Nachdem das Information Awareness Office im Jahr 2002 in die öffentliche Kritik geriet, trat Poindexter zurück und das Projekt wurde angeblich eingestellt. Nun ist jedoch klar, dass Elemente des „totalen Informationsbewusstseins“ auch in anderen Formen überlebt haben.

Angesichts der Enthüllungen darüber, dass die NSA die Telefonaufzeichnungen von rund 200 Millionen Amerikanern sammelt, wäre es eine logische Erweiterung für die Bush-Regierung, weitere Ideen von Poindexter zu berücksichtigen.

Es könnte argumentiert werden, dass die Chancen, einen Terroristen ausfindig zu machen, tatsächlich steigen könnten, wenn Telefonaufzeichnungen mit Kreditkartenkäufen und anderen elektronischen Daten zusammengeführt würden. Für Amerikaner, die ihre persönliche Sicherheit über die „unveräußerlichen Rechte“ der Nation stellen, könnte das ein Kompromiss sein, den sie für akzeptabel halten würden.

Aber für Amerikaner, die glauben, dass Angst niemals Vorrang vor Freiheit haben sollte, wäre ein freiwilliger Verzicht auf die Freiheiten, die die Vereinigten Staaten geprägt haben – im Austausch für einige fragwürdige Zusicherungen von etwas mehr Sicherheit – undenkbar.

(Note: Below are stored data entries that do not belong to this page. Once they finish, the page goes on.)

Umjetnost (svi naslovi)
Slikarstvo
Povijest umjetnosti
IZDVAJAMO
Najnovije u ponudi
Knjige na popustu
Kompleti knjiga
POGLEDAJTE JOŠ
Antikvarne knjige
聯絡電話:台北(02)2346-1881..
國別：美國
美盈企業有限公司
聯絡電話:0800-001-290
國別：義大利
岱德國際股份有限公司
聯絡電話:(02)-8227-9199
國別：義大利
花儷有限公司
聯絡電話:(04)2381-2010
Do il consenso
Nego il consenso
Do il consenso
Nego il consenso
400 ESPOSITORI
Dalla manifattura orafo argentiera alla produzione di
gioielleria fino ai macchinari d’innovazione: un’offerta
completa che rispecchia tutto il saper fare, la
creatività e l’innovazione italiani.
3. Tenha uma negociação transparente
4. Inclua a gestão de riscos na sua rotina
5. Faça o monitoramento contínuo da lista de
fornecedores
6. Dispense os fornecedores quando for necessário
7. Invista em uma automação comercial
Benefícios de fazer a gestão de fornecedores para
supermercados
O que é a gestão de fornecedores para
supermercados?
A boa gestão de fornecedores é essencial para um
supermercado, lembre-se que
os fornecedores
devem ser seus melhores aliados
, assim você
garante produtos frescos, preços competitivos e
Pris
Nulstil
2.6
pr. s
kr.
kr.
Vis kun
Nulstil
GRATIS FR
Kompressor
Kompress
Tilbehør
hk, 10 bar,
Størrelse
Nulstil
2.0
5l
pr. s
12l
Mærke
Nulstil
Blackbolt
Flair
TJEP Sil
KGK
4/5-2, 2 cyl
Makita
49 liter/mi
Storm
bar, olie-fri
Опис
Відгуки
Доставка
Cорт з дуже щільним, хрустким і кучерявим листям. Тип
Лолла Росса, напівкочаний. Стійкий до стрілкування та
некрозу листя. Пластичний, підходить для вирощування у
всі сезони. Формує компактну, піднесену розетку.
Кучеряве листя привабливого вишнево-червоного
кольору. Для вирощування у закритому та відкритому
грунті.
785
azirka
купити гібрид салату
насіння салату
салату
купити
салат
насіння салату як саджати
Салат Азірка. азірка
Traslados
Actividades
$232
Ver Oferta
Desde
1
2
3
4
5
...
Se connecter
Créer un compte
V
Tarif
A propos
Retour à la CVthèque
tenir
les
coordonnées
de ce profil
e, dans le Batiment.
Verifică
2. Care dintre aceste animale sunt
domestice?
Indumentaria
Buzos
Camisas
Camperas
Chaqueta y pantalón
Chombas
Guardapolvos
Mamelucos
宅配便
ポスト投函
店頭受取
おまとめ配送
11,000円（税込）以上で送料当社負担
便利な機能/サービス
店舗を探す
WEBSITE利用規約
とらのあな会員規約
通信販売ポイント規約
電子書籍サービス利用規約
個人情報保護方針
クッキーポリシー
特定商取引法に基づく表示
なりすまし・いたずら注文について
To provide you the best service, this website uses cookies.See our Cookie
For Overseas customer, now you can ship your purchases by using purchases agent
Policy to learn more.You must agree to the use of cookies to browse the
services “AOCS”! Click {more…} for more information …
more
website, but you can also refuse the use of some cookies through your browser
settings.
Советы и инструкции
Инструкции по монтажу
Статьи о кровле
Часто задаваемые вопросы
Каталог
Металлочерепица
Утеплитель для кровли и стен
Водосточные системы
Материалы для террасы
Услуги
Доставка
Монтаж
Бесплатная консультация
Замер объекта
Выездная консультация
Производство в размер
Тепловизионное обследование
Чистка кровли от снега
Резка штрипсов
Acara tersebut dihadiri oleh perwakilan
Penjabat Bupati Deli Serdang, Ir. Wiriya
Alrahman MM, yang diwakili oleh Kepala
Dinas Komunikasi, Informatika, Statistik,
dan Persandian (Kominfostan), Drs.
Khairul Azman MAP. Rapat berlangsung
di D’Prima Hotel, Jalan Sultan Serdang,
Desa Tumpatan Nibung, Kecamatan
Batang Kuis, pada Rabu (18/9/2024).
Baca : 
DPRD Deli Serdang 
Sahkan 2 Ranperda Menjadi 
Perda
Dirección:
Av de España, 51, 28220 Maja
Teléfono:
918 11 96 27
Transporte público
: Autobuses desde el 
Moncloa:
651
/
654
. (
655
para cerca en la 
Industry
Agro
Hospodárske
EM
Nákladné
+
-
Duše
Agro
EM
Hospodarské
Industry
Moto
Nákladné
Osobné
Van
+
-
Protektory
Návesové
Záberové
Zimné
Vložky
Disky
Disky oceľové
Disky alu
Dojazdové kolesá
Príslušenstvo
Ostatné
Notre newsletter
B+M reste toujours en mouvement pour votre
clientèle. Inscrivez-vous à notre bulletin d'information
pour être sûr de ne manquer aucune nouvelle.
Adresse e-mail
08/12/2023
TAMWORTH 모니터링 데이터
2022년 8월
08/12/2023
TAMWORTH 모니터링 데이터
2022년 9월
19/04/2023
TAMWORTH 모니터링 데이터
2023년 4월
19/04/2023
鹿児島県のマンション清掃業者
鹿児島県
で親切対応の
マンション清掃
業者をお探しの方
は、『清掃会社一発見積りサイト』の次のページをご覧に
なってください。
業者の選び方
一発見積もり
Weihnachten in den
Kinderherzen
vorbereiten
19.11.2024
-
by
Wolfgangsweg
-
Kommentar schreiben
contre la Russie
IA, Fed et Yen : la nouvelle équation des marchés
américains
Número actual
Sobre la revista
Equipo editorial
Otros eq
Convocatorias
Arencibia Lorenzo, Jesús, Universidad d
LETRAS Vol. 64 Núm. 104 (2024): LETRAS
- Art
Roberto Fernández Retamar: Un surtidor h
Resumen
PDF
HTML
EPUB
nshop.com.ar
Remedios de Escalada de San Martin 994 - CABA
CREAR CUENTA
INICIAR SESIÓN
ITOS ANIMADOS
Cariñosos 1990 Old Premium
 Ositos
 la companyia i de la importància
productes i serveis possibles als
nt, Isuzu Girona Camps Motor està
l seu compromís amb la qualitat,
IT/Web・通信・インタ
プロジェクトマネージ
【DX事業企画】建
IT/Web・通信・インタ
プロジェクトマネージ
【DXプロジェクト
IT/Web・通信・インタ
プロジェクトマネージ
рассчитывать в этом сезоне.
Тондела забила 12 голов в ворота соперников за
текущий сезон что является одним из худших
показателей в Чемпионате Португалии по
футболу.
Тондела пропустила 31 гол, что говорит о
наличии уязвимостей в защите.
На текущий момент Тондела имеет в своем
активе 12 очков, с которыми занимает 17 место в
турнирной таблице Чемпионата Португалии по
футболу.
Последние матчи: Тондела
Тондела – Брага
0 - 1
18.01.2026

Robert Parry veröffentlichte in den 1980er Jahren viele der Iran-Contra-Geschichten für Associated Press und Newsweek. Sein neuestes Buch, Geheimhaltung und Privilegien: Aufstieg der Bush-Dynastie von Watergate bis zum Irak, kann unter bestellt werden secrecyandprivilege.com. Es ist auch erhältlich unter Amazon.com, ebenso wie sein 1999 erschienenes Buch, Verlorene Geschichte: Contras, Kokain, die Presse und „Project Truth“.